After the initial euphoria that comes with the dawning of spring, there comes a lull. The novelty of asparagus and peonies has worn off, and as welcome a sight as the arugula, chard and mustard greens are, they cannot stand up to the sexiness of the coming summer fruits and vegetables. So it is at this time of year that I always turn to rhubarb for a little pick-me-up.
Is it a fruit, is it a vegetable? Who knows, who really cares in the end. It's the oddity of it that I like, the bracing tartness disguised as a rosy celery.

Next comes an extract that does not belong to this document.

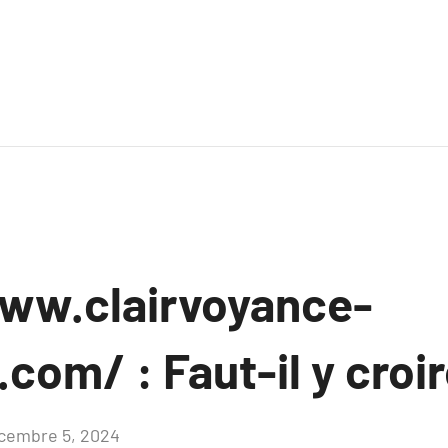
ww.clairvoyance-
com/ : Faut-il y croir
cembre 5, 2024
Aucun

In past years I've always stuck to roasting or slow cooking it to make a compote, to be eaten with yogurt for breakfast or for a particularly austere dessert. And this year I did allocate a bit of my stash to that use, as I find it comforting to have a jar of this astringent mush in the refrigerator. A bit of white wine (perfect way to use up that last bit of a bottle that's been in the fridge a smidge too long), sugar and orange zest mixed together and then a half hour in a 350 degree oven and I had some gorgeous, restorative spoon food.

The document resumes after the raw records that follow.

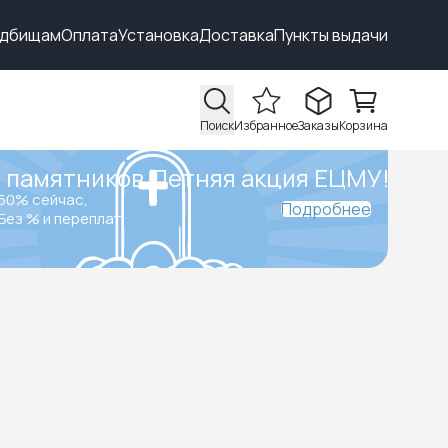
адбищам
Оплата
Установка
Доставка
Пункты выдачи
Поиск
Избранное
Заказы
Корзина
 памятников.
Летняя акция ЕЦМУ!
50% сейчас,
Подробнее
Без % и переплат.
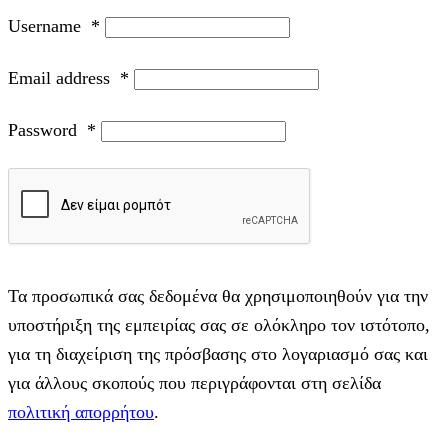
Username
*
Email address
*
Password
*
Τα προσωπικά σας δεδομένα θα χρησιμοποιηθούν για την
υποστήριξη της εμπειρίας σας σε ολόκληρο τον ιστότοπο,
για τη διαχείριση της πρόσβασης στο λογαριασμό σας και
για άλλους σκοπούς που περιγράφονται στη σελίδα
πολιτική απορρήτου
.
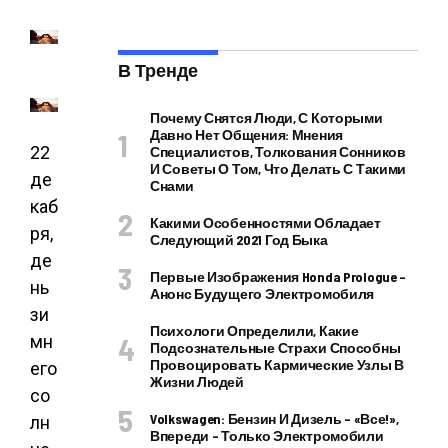
В Тренде
Почему Снятся Люди, С Которыми
Давно Нет Общения: Мнения
22
Специалистов, Толкования Сонников
И Советы О Том, Что Делать С Такими
де
Снами
каб
Какими Особенностями Обладает
ря,
Следующий 2021 Год Быка
де
Первые Изображения Honda Prologue –
нь
Анонс Будущего Электромобиля
зи
Психологи Определили, Какие
мн
Подсознательные Страхи Способны
Провоцировать Кармические Узлы В
его
Жизни Людей
со
Volkswagen: Бензин И Дизель – «все!»,
лн
Впереди – Только Электромобили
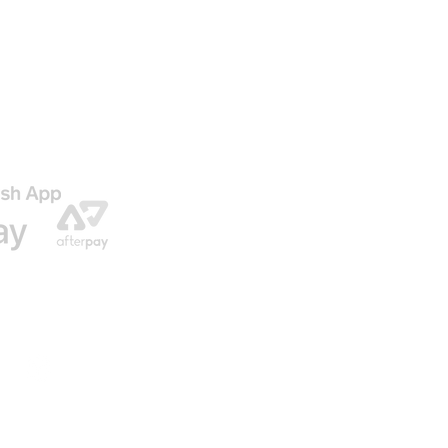
AGO
ENVIO GRATIS EN NUESTRAS ORDENES
© 2016 by U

But I had gone a bit overboard at the farmer's market and had armloads of rhubarb stalks in my refrigerator. With the sparkling, warm weather of late I've had summery cocktails on the brain, so it seemed only appropriate to make a bit of rhubarb syrup that might be added to prosecco, gin rickeys or whatever else strikes your fancy. Perhaps a rhubarb Italian soda would be nice for those non-imbibers?
I simmered pieces of rhubarb with enough water to nearly cover the stalks, some orange rind and a sprinkling of sugar until all of the pink had been leached from the rhubarb. Once the mixture had been strained I added a bit more sweetness via my favorite new discovery, agave syrup (I know I'm late to the party on this one but I do love it just the same) and decanted into a cute little bottle I picked up at the Container Store. I think this may be my obsession for the summer...fruity syrups. Hibiscus syrup is next on my list.

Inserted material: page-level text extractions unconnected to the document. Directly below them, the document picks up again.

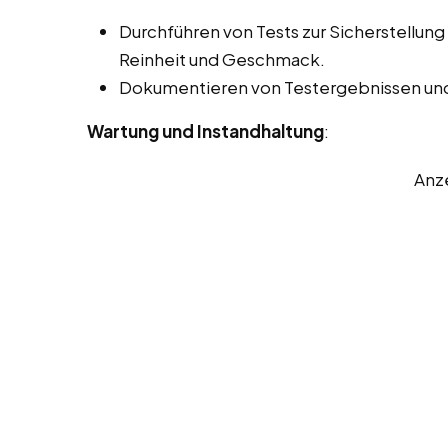
Durchführen von Tests zur Sicherstellung 
Reinheit und Geschmack.
Dokumentieren von Testergebnissen und
Wartung und Instandhaltung
:
Anz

And lastly, more to use up some tart dough I had in the refrigerator from this recipe over at 101 Cookbooks than anything else, I made a rhubarb and ricotta crostata. And just because I was feeling my domestic goddess bones at the time, I made the ricotta. The undertaking was not particularly hard (I have to say the lemon juice method you may find online did not work at all for me, but the buttermilk method was a breeze), and is most certainly worth the effort if you don't have access to outstanding ricotta, but frankly Di Palo's ricotta was better than mine. But at least my curiosity about the matter has now been satisfied.
So after a bit of rolling, stirring, chopping and baking, I was left with this, to be enjoyed morning noon and night, whenever the mood might strike.
Perhaps onto Jamie Oliver's rhubarb-stuffed duck next?
1 batch of tart dough (I often use Martha Stewart's incomparable pate brisee recipe, but I love the whole grains in this recipe as well)
7 oz fresh ricotta, drained in a colander lined with a paper towel or cheesecloth unless your ricotta is already quite dry
2 teaspoons sugar
zest of 1/2 of an orange
9 oz rhubarb (1 1/2 stalks, about 2 cups), sliced into 1/4 inch slices
3 tablespoons sugar
zest of 1/2 of an orange
pinch of salt
Preheat oven to 350 degrees. Stir together the rhubarb filling ingredients and leave to macerate. Stir together the ricotta filling ingredients, making sure to smooth the ricotta as you do so.
Roll dough into a circle of about 1/4 inch in thickness, and transfer to a parchment lined baking sheet.
Spread the ricotta in a circle in the center of the dough, leaving an approximately 2-inch border on all edges. Then pile the rhubarb on top of the ricotta, including any juice that may have accumulated. Fold edges of the dough over the side, partially covering the fruit.
Bake for approximately 40 minutes, until the fruit is bubbling and tender.